*Data provided*.
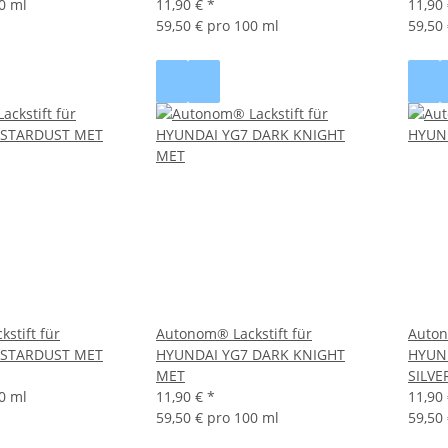
0 ml
11,90 €
*
11,90
59,50 € pro 100 ml
59,50
stift für
Autonom® Lackstift für
Auton
 STARDUST MET
HYUNDAI YG7 DARK KNIGHT
HYUN
MET
SILVE
0 ml
11,90 €
*
11,90
59,50 € pro 100 ml
59,50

*To do*.
Pictures are not part of the copy. Please reproduce the material word for word.

*Response box*.
0 ml
11,90 €
*
11,90
59,50 € pro 100 ml
59,50
stift für
Autonom® Lackstift für
Auton
 STARDUST MET
HYUNDAI YG7 DARK KNIGHT
HYUN
MET
SILVE
0 ml
11,90 €
*
11,90
59,50 € pro 100 ml
59,50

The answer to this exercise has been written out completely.